EXERCISE DIRECTIONS =>
Take every line from the material that has the word "love" in it.
[Opening DATASET section]
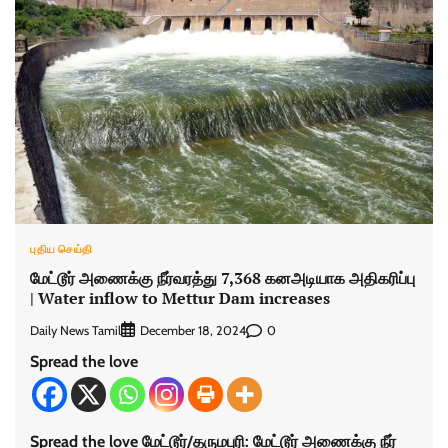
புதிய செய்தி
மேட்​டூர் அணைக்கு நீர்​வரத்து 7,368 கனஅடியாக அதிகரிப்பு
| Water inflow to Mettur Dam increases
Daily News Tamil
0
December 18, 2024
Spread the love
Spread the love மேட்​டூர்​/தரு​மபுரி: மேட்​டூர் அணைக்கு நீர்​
[Closing DATASET section]
[Opening DATASET section]
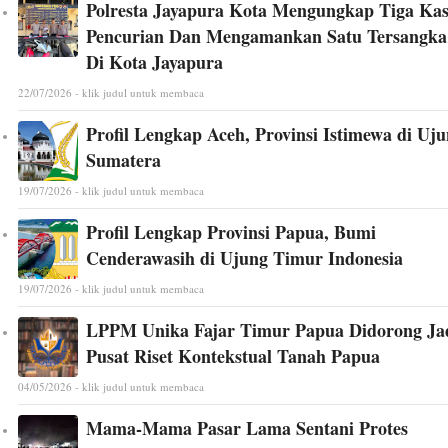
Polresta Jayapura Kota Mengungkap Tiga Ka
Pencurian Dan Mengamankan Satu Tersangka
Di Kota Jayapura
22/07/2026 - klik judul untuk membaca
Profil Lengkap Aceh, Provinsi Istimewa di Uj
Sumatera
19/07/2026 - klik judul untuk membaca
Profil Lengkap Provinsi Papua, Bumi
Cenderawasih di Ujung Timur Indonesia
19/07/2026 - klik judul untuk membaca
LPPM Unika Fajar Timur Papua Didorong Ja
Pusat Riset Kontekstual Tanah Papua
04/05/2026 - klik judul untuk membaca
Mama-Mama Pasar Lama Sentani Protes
[Closing DATASET section]
OUTPUT =>
Spread the love
Spread the love மேட்​டூர்​/தரு​மபுரி: மேட்​டூர் அணைக்கு நீர்​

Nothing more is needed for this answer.